É jornalista, mestre em literatura brasileira e autor do livro de poemas “Coisas imediatas [1996-2004]”, publicado pela coleção Guizos, da 7 Letras. Trabalha na editora Estação Liberdade e mantém a coluna “Poesia presente”, no site Trópico.


Poética
“Nossos sentimentos (instintos, emoções) estão completamente atolados; ele se encontram em conflito permanente com nossos interesses imediatos” (B.B.)



10 comments:

Anonymous said...

grande heitor!
cara, o teu "ontem como "hoje" já serviu p/ mim mais ou menos como o lunch poems do teu poema. "coração no bolso" é daqueles, como diria calixto, "da prateleira de cima". muito bacana.

@renatagames said...

heitorto, heitorto. você sabe que gosto muito do seus poemas. claro que o melhor é esse aí, o primeiro, "coração no bolso".

sem dúvida.

:)

@renatagames said...

heitorto, heitorto. você sabe que gosto muito do seus poemas. claro que o melhor é esse aí, o primeiro, "coração no bolso".

sem dúvida.

:)

Anonymous said...

Adorei os três poemas, são instigadores. Trata-se de uma abertura à prosa, mas uma abertura moderada, no tom certo. Grande abraço querido. andré luiz pinto.

Anonymous said...

heitor, bom saber que você está escrevendo. a gente precisa se encontrar de novo qualquer dia pra falar de poesia e de crianças, tudo tão junto. abraço grande, marcos.

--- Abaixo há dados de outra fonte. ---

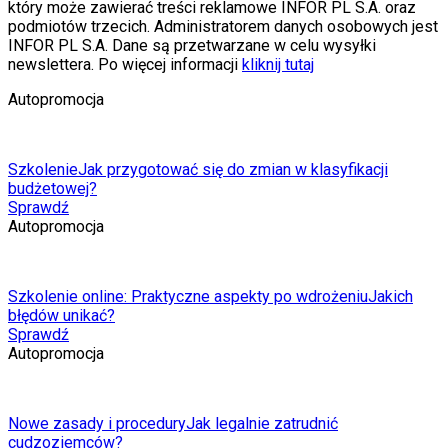
który może zawierać treści reklamowe INFOR PL S.A. oraz
podmiotów trzecich. Administratorem danych osobowych jest
INFOR PL S.A. Dane są przetwarzane w celu wysyłki
newslettera. Po więcej informacji
kliknij tutaj
Autopromocja
Szkolenie
Jak przygotować się do zmian w klasyfikacji
budżetowej?
Sprawdź
Autopromocja
Szkolenie online: Praktyczne aspekty po wdrożeniu
Jakich
błędów unikać?
Sprawdź
Autopromocja
Nowe zasady i procedury
Jak legalnie zatrudnić
cudzoziemców?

Salga Canhotinha de Ouro said...

Heitor, continue sendo o mesmo paulistano gauche de sempre! Sem vc a poesia brasileira atual poderia ficar com anemia... poupe-nos desse transtorno, por favor... saudades, amigo.

Anonymous said...

Leitura sonante.

Anonymous said...

Oi, Heitor. Se você ainda checa a seção dos comentários, saiba que, ao ler seus poemas, me lembro de mim, como sou hoje, um pouco parecida com aquele "homem que copiava" (viu o filme?)e nunca lia nada por inteiro, só fragmentos - de figuras, de poemas, apostilas, manuais... - até que a moça por quem ele se apaixona lê um poema do qual ele só tinha na mente um pedacinho. Pois é, ao ler seus poemas, você é muitas vezes para mim essa moça. Beijos, Simone Brantes

Linda Graal said...

Ahhh Heitor...como agradeço-te...o grande hiato...a poesia calou epois que vc estava onde eu fui buscar-te...e agarrá-la.
Hoje o canto é outro, uma quina, na verdade! rsrs!
Todos os três são maravilhosos! aff! mas coração no bolso carrego no meu bolso!! amplexos outros...saudosos!

Anonymous said...

hein heitor, tem que convidar o wilson guerreiro para participar do escolhas ou criar um escolhas de musica, que acha? cada autor mostrando suas criacoes ou apreciacoes?